Thursday, July 21, 2005

You can Rove, but you can't hide

Lifted straight from the Progress Report (not blockquoted due to length):

The CIA leak scandal has already made its return to the front pages after a one-day respite, throwing a wrench in the reported White House strategy to push Plamegate out of the public eye by rushing their Supreme Court nomination. Adding new details to yesterday's Wall Street Journal article, the Washington Post reports this morning that a "classified State Department memorandum central to a federal leak investigation contained information about CIA officer Valerie Plame in a paragraph marked '(S)' for secret, a clear indication that any Bush administration official who read it should have been aware the information was classified." But wasn't Plame, as Rove's defenders say, just a desk jockey at Langley? No. "The CIA classifies as 'secret' the names of officers whose identities are covert, according to former senior agency officials."

WHY THE MEMO MATTERS: The State Department memo in question has become a "key piece of evidence in the CIA leak investigation" because it is thought to have been the way "someone in the White House learned -- and then leaked -- the information that Wilson's wife worked for the CIA and played a role in sending him on the mission." Previous reports have also indicated that Special Prosecutor Patrick Fitzgerald subpoenaed phone records from Air Force One -- where the memo was first seen by many administration officials -- to "determine whether presidential aides used the aircraft's phones to leak the name of a CIA employee to reporters."

WHY THE NEW REVELATIONS MATTER: For weeks, Karl Rove's attorney Robert Luskin has insisted that his client "never knowingly disclosed classified information." Yet we now know that "[a]nyone reading [the paragraph in the memo that mentions Plame] should have been aware that it contained secret information," as the Post reports.
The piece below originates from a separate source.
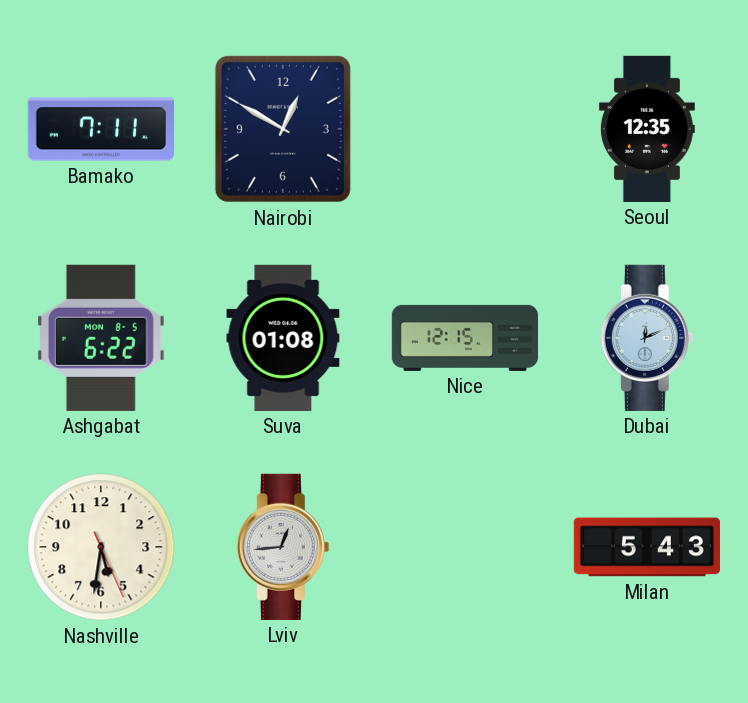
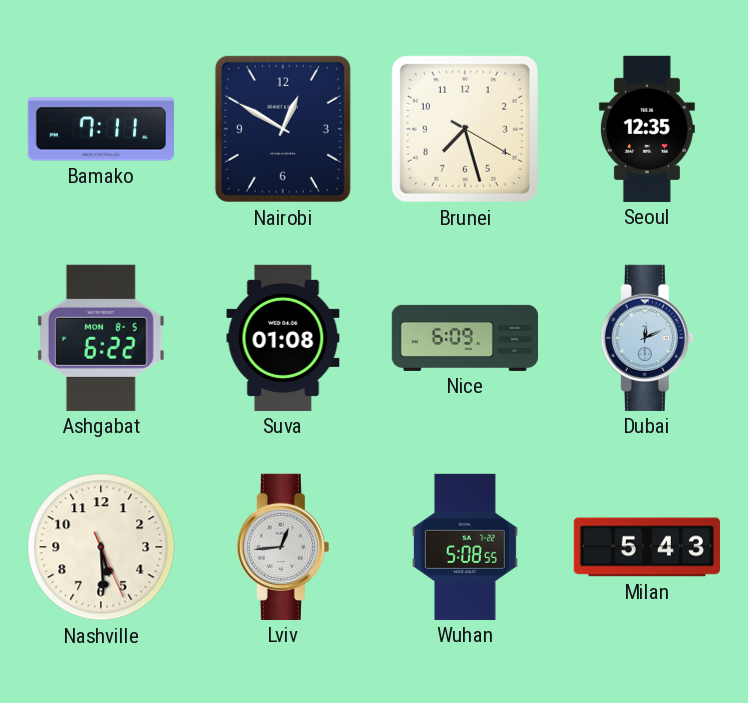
Brunei: none -> 7:27
Nice: 12:15 -> 6:09
Nashville: 5:31 -> 5:29
Wuhan: none -> 5:08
Thus, the memo's details are significant because they "make it harder for officials who saw the document to claim that they didn't realize the identity of the CIA officer was a sensitive matter." The Wall Street Journal noted yesterday that "Patrick Fitzgerald, the special prosecutor, may also be looking at whether other crimes -- such as perjury, obstruction of justice or leaking classified information -- were committed."